The function of the mutant RNA helicases in vivo. The ability of the wild-type or mutant RNA helicase expressed from plasmids to restore growth when the endogenous helicase is depleted was assayed by serial dilution. Wild-type or mutant RNA helicase plasmids were transformed into yeast strains containing each respective helicase under a TET-repressible promoter. Yeasts were grown to early log phase in DEX medium, serially diluted (1, 10, 100, and 1,000 times) onto GAL plates with doxycycline (GAL + DOX), and incubated at 17°C, 23°C, or 30°C.

FIG. 7.

Some RNA helicases coimmunoprecipitate other proteins required for ribosome biogenesis or other helicases. Protein extracts were made from the indicated yeast strains and immunoprecipitated using anti-HA antibodies conjugated to beads. Immunoprecipitated protein (IP) and total protein extracted (T; 5% of total extract) were run on 10% SDS-PAGE gels and transferred to nitrocellulose membranes.
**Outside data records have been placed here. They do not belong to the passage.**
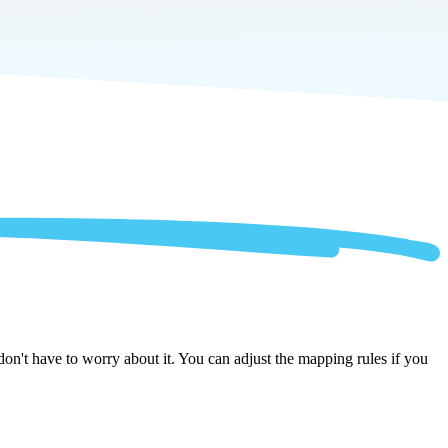
n't have to worry about it. You can adjust the mapping rules if you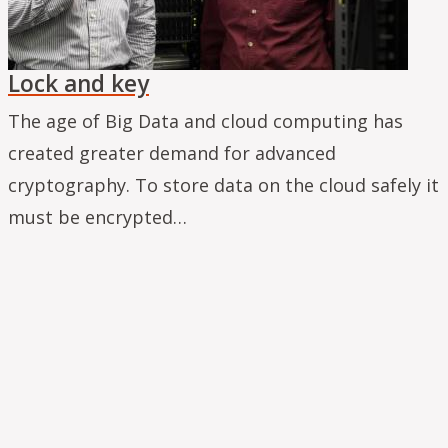
Lock and key
The age of Big Data and cloud computing has
created greater demand for advanced
cryptography. To store data on the cloud safely it
must be encrypted…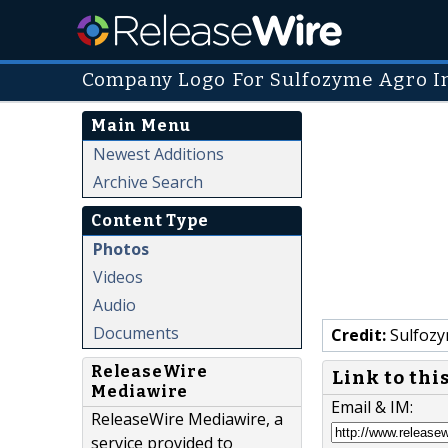
Company Logo For Sulfozyme Agro In
Main Menu
Newest Additions
Archive Search
Content Type
Photos
Videos
Audio
Documents
Credit:
Sulfozy
ReleaseWire
Link to thi
Mediawire
Email & IM:
ReleaseWire Mediawire, a
service provided to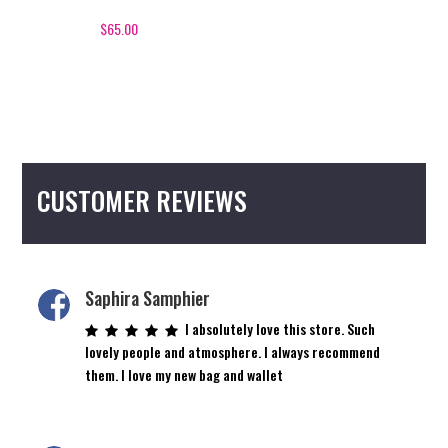
variants.
The
$
65.00
options
may
be
chosen
on
the
CUSTOMER REVIEWS
product
page
Saphira Samphier
I absolutely love this store. Such
lovely people and atmosphere. I always recommend
them. I love my new bag and wallet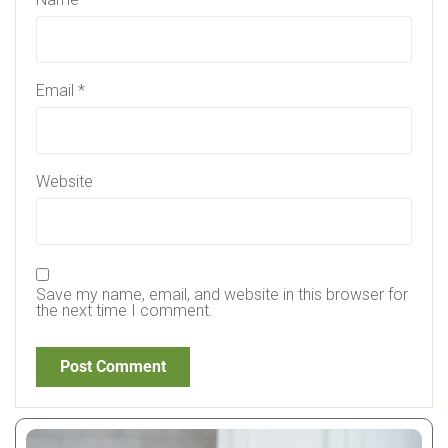
Email
*
Website
Save my name, email, and website in this browser for
the next time I comment.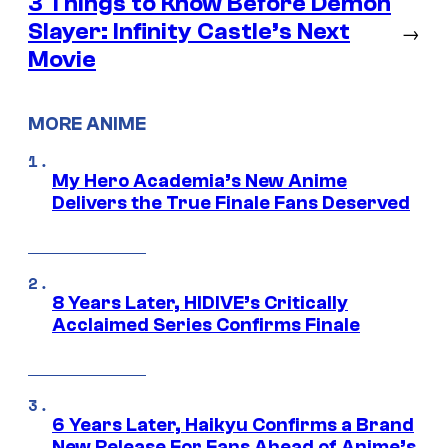
3 Things to Know Before Demon
Slayer: Infinity Castle’s Next
→
Movie
MORE ANIME
My Hero Academia’s New Anime
Delivers the True Finale Fans Deserved
8 Years Later, HIDIVE’s Critically
Acclaimed Series Confirms Finale
6 Years Later, Haikyu Confirms a Brand
New Release For Fans Ahead of Anime’s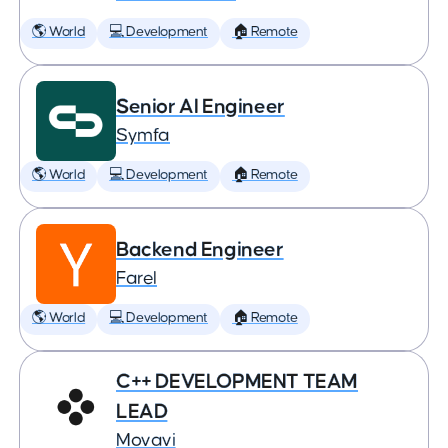
🌎 World
💻 Development
🏠 Remote
Senior AI Engineer
Symfa
🌎 World
💻 Development
🏠 Remote
Backend Engineer
Farel
🌎 World
💻 Development
🏠 Remote
C++ DEVELOPMENT TEAM
LEAD
Movavi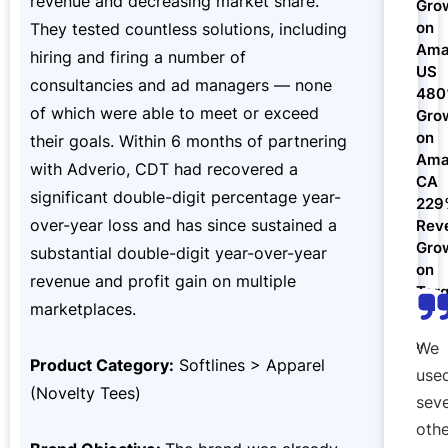
revenue and decreasing market share.
Gro
Refer & Earn
Amazon FBA Reimbursements
on
They tested countless solutions, including
Walmart Reimbursements
Target Review Syndication
Sell On Target Plus
Ama
hiring and firing a number of
US
Target Reimbursements
Criteo Ads Management
consultancies and ad managers — none
48
of which were able to meet or exceed
Gro
Carrier Contract Negotiations
on
their goals. Within 6 months of partnering
Ama
with Adverio, CDT had recovered a
CA
significant double-digit percentage year-
22
over-year loss and has since sustained a
Rev
Gro
substantial double-digit year-over-year
on
revenue and profit gain on multiple
Targ
marketplaces.
We
Product Category:
Softlines > Apparel
use
(Novelty Tees)
seve
othe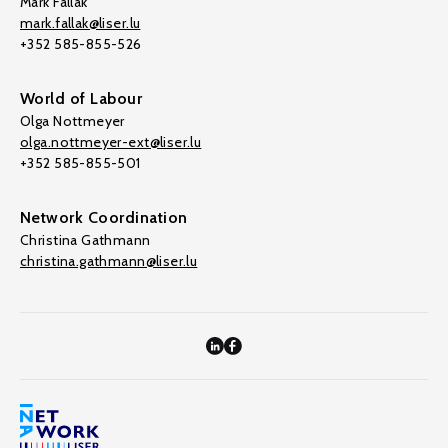
Mark Fallak
mark.fallak@liser.lu
+352 585-855-526
World of Labour
Olga Nottmeyer
olga.nottmeyer-ext@liser.lu
+352 585-855-501
Network Coordination
Christina Gathmann
christina.gathmann@liser.lu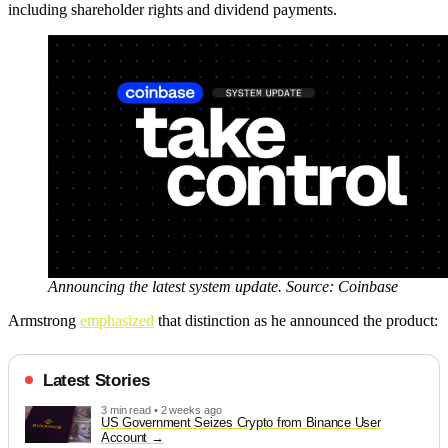
including shareholder rights and dividend payments.
Announcing the latest system update. Source: Coinbase
Armstrong
emphasized
that distinction as he announced the product:
Latest Stories
3 min read • 2 weeks ago
US Government Seizes Crypto from Binance User
Account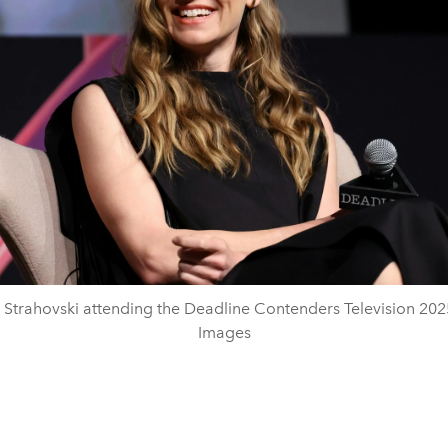
Strahovski attending the Deadline Contenders Television 202
Images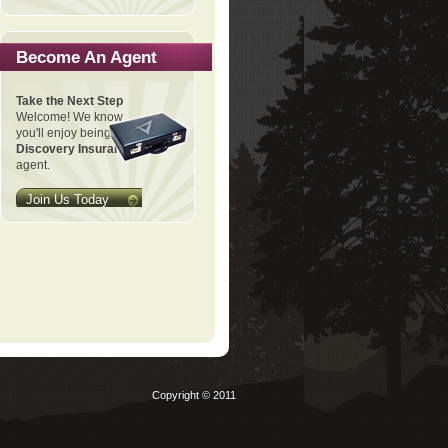
Become An Agent
Take the Next Step
Welcome! We know
you'll enjoy being a
Discovery Insurance
agent.
Join Us Today
Copyright © 2011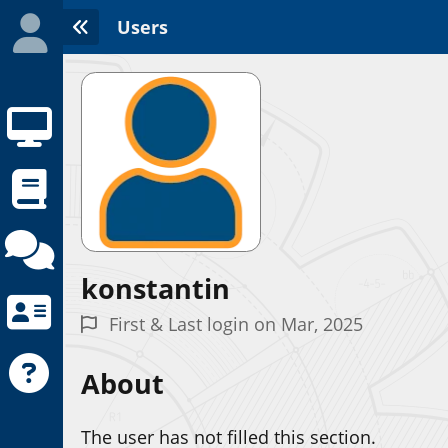
Users
konstantin
Initializing the App center...
First & Last login on Mar, 2025
About
The user has not filled this section.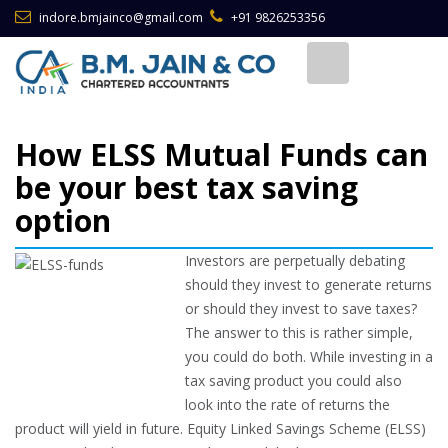
indore.bmjainco@gmail.com
+91 9826253356
How ELSS Mutual Funds can
be your best tax saving
option
Investors are perpetually debating
should they invest to generate returns
or should they invest to save taxes?
The answer to this is rather simple,
you could do both. While investing in a
tax saving product you could also
look into the rate of returns the
product will yield in future. Equity Linked Savings Scheme (ELSS)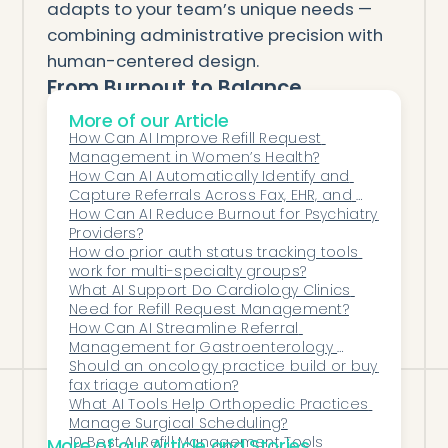
adapts to your team’s unique needs —
combining administrative precision with
human-centered design.
From Burnout to Balance
The path to better psychiatry care starts
More of our Article
with reducing administrative strain.
How Can AI Improve Refill Request 
Management in Women’s Health?
AI automation makes it possible for
How Can AI Automatically Identify and 
clinicians to reclaim time, restore focus,
Capture Referrals Across Fax, EHR, and 
Digital Channels?
How Can AI Reduce Burnout for Psychiatry 
and deliver care that’s truly patient-first.
Providers?
With Honey Health, administrative work
How do prior auth status tracking tools 
moves to the background — so patient
work for multi-specialty groups?
What AI Support Do Cardiology Clinics 
care can move to the forefront.
Need for Refill Request Management?
How Can AI Streamline Referral 
Management for Gastroenterology 
Groups?
Should an oncology practice build or buy 
fax triage automation?
What AI Tools Help Orthopedic Practices 
Manage Surgical Scheduling?
10 Best AI Refill Management Tools
More of our Article and Stories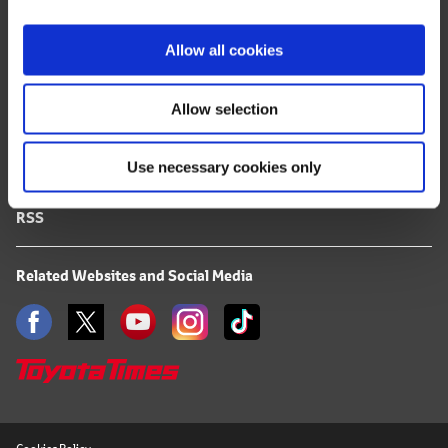
i
FAQ
o
Allow all cookies
n
Terms of Use
Allow selection
Privacy Notice
Use necessary cookies only
Mail Alert Registration
RSS
Related Websites and Social Media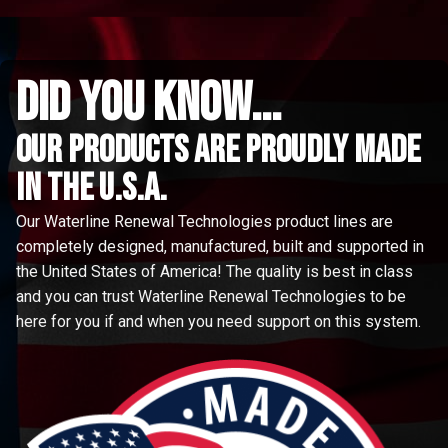
did you know...
Our Products are proudly made
in the u.s.a.
Our Waterline Renewal Technologies product lines are
completely designed, manufactured, built and supported in
the United States of America! The quality is best in class
and you can trust Waterline Renewal Technologies to be
here for you if and when you need support on this system.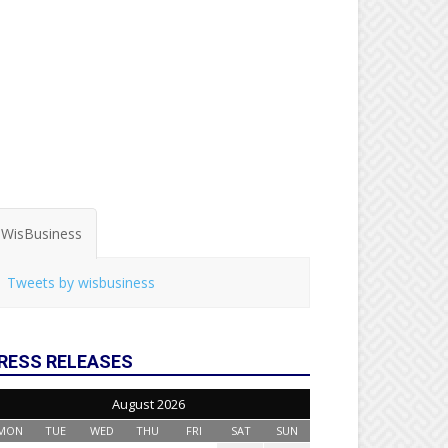
WisBusiness
Tweets by wisbusiness
RESS RELEASES
August 2026
MON
TUE
WED
THU
FRI
SAT
SUN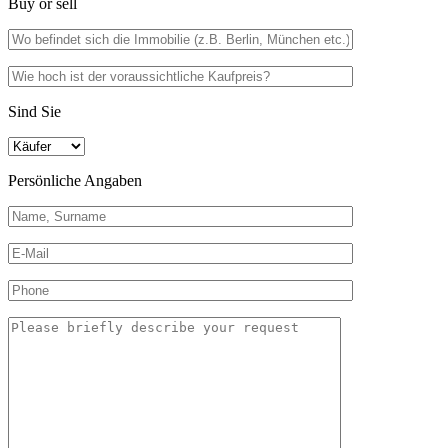
Buy or sell
Sind Sie
Persönliche Angaben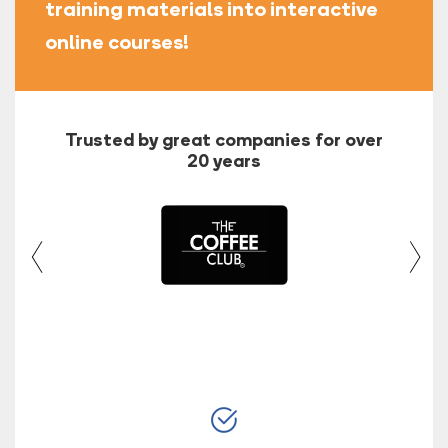
training materials into interactive
online courses!
Trusted by great companies for over
20 years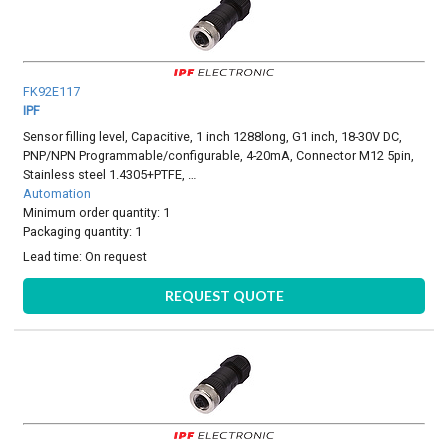
FK92E117
IPF
Sensor filling level, Capacitive, 1 inch 1288long, G1 inch, 18-30V DC,
PNP/NPN Programmable/configurable, 4-20mA, Connector M12 5pin,
Stainless steel 1.4305+PTFE, …
Automation
Minimum order quantity: 1
Packaging quantity: 1
Lead time:
On request
REQUEST QUOTE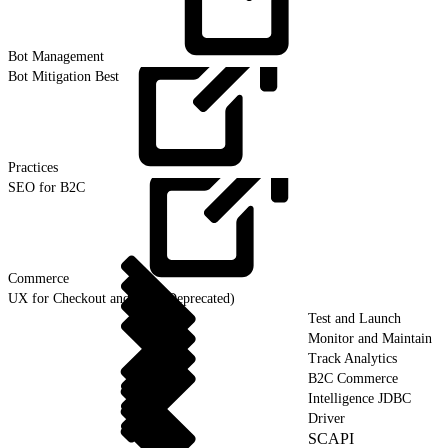
Bot
Management
Bot Mitigation Best
Practices
SEO for B2C
Commerce
UX for Checkout and Cart (Deprecated)
Test and Launch
Monitor and Maintain
Track Analytics
B2C Commerce
Intelligence JDBC
Driver
SCAPI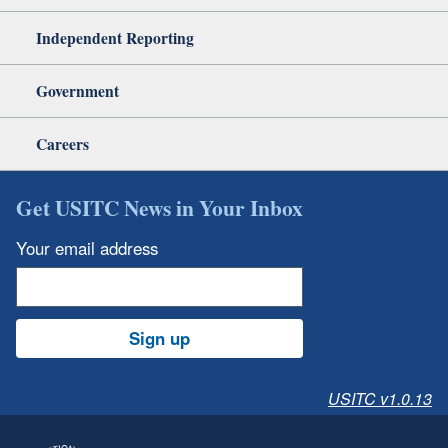
Independent Reporting
Government
Careers
Get USITC News in Your Inbox
Your email address
Sign up
USITC v1.0.13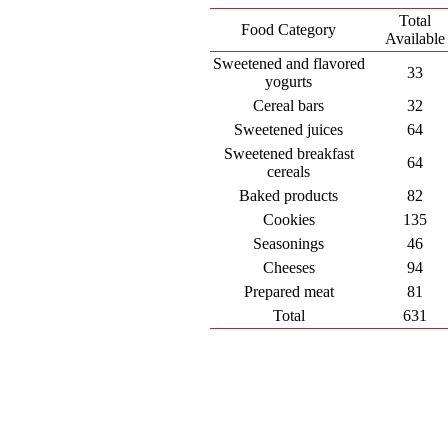
Total
Food Category
Available
Sweetened and flavored
33
yogurts
Cereal bars
32
Sweetened juices
64
Sweetened breakfast
64
cereals
Baked products
82
Cookies
135
Seasonings
46
Cheeses
94
Prepared meat
81
Total
631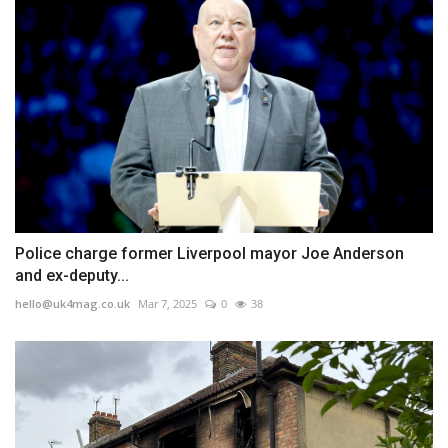
Police charge former Liverpool mayor Joe Anderson
and ex-deputy...
hello@uk4mag.co.uk
Mar 7, 2025
0
38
Membranes were Western blotted with PAP antibodies which detect the protein A part of the TAP tag (anti-TAP), anti-Mpp10 antibodies (anti-Mpp10) which detects a protein component of the SSU processome, and anti-HA antibodies (anti-HA) which detect the immunoprecipitated protein. BA, beads alone. (A) SSU processome proteins (Utp7, Utp8, Utp9, and Utp10) immunoprecipitate Has1; proteins required for LSU biogenesis (Dbp10 and Mak5) immunoprecipitate Has1. (B) Mak5 is immunoprecipitated by other RNA helicases required for LSU biogenesis (Dpb3, Dpb6, Dbp9, Dbp10, and Mtr4) but not other nonribosomal proteins required for large subunit biogenesis (Rpf1 and Rpf2). (C) Dbp10, Spb4, and Mtr4, three RNA helicases required for synthesis of the 5.8S rRNA, coimmunoprecipitate each other but not RNA helicases required for early steps in pre-LSU-rRNA processing (Dbp3 and Drs1). (D) When nonribosomal proteins required for LSU biogenesis (Rpf2 and Rpf1) are depleted, Dbp10 no longer immunoprecipitates Spb4.

FIG. 8.

Disruption of DBP3 and DBP7, encoding two nonessential RNA helicases, is synthetically sick. (A) Yeast strains YPH499, Δdbp3, GAL-3xHA-Dbp7, Δdbp3/GAL-3xHA Dbp7, and GAL-3xHA Dbp6 were grown to early log phase, serially diluted (1, 10, 100, and 1,000 times) onto DEX (YPD) and GAL (YPG) plates, and incubated at 30°C. (B) Protein extracts made from yeast strains GAL-3xHA-Dbp3/Dbp7-TAP and Dbp7-TAP were immunoprecipitated (IP) using anti-HA antibodies conjugated to beads. Immunoprecipitated protein and total yeast extract (T; 5% of total protein extracted) were run on 10% SDS-PAGE gels and transferred to nitrocellulose membranes. Membranes were Western blotted with PAP antibodies (anti-TAP) and anti-HA antibodies (anti-HA).